27.10.2006: Samiam, The Draft, Venerea - Münster - Skaters Palace

27.10.2006
 

 

Obwohl ich SAMIAM schon bei ihrer letztjährigen Europatour in Münster begutachtet hatte, liess ich es mir nicht nehmen, die fünf in die Jahre gekommenen Herren, wieder auf einer Bühne im schönen Münster zu bewundern. Die Tatsache, dass sie niemanden geringeres als Hot Water Music - Nachfolger THE DRAFT mit im Gepäck hatten, machte meine Vorfreude auf dieses Spektakel umso größer. Der Austragungsort dieser vielversprechenden Veranstaltung sollte kein geringerer als Münsters Skate-Palast Nr.1, der Skaters Palace sein.

Als erste Band dieses Abends betraten aber die schwedischen Melody-Punkrocker von VENEREA gegen 21 Uhr die Bühne. Sehr verwundert war ich, als ich Rodrigo (seines Zeichen Sänger der schon fast legendären SATANIC SURFERS) hinter der Schießbude auf die Felle dreschen sah. Wie ich im Nachhinein auf der Homepage der Band lesen konnte, ist Rodrigo seit August fester Drummer bei VENEREA, da ihr alter Drummer Erik nun Fulltime-Tour-Manager bei Danko Jones ist...
Mit ihrem neuen Mann an den Trommeln boten die 4 Schweden auf jeden Fall ein schönes, abwechslungsreiches Set mit Songs aus ca. 12 Jahren Bandhistory. Musikalisch passte die Band nicht ganz so gut in diesen Abend, trotzdem wurden sie von einigen Anhängern gut abgefeiert. Ich persönlich machte mal eben eine Zeitreise, ca. 5-6 Jahre in die Vergangenheit, als das Wort "Melodycore" noch ganz groß geschrieben wurde. Schön, dass es immer noch solche Bands wie VENEREA gibt, die sich von nichts und niemandem beeinflussen lassen, und konsequent ihr eigenes Ding durchziehen.

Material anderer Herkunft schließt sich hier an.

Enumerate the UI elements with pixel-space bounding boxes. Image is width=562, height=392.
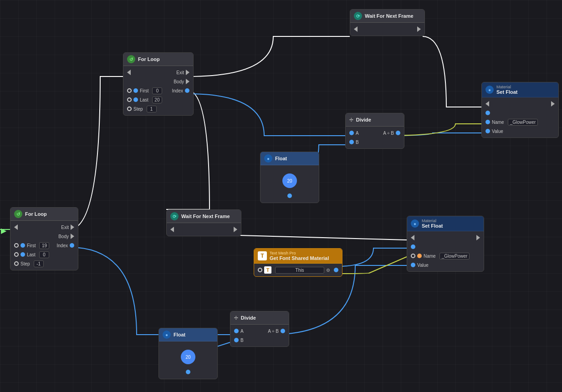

Nach einer kurzen Umbaupause war es dann Zeit für THE DRAFT, die ein schweres Erbe antreten mussten, denn Hot Water Music waren für mich immer einer meiner absoluten Lieblinge, insbesondere was Liveshows angeht. Vor Konzertbeginn hatte ich erfahren, dass Sänger Chris Wollard scheinbar Stimmbandprobleme hat, und momentan nur mit schmerzstillenden Medikamenten auftreten kann. Während des Auftritts hat er sich dies aber nicht anmerken lassen und gröhlte die Songs des neuen Album "In A Million Pieces" enthusiastisch ins Mikrofon. Er bedankte sich 1000 Mal beim Publikum, sagte dass sie überglücklich sind, wieder in Münster zu sein und schleimte sich bei den Zuschauern ein, indem er sie als "bestes Publikum der gesamten Tour" bezeichnete. Ob man ihm das einfach so abnehmen sollte bleibt zu bezweifeln, eines steht jedoch fest: Ganz so lauthols und euphorisch wurden THE DRAFT nicht abgefeiert, wie es damals bei HWM der Fall war. Obwohl sie ein durchaus gelungenes Set spielten, fehlte mir ein wenig die Energie und die Leidenschaft, so wie ich sie von HWM gewohnt war. Naja, es nützt wahrscheinlich nichts, den Gainesville-Heroen nachzutrauern. Hoffen wir dass sich THE DRAFT in nächster Zeit live noch ein wenig mehr ins Zeug legen, damit diese ständigen Vergleiche aufhören, und sich die Band endlich einen ganz neuen, eigenen Thron erkämpfen kann.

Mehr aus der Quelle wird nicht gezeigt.